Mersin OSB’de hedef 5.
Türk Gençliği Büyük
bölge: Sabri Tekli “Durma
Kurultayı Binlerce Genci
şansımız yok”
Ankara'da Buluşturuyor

--

* REQUIRED WORK *
Transcribe exactly the line containing "Kurultayı Binlerce Genci" and all remaining lines of the material, ending with the last one.

* SOLUTION FOR THIS PROBLEM *
Kurultayı Binlerce Genci
şansımız yok”
Ankara'da Buluşturuyor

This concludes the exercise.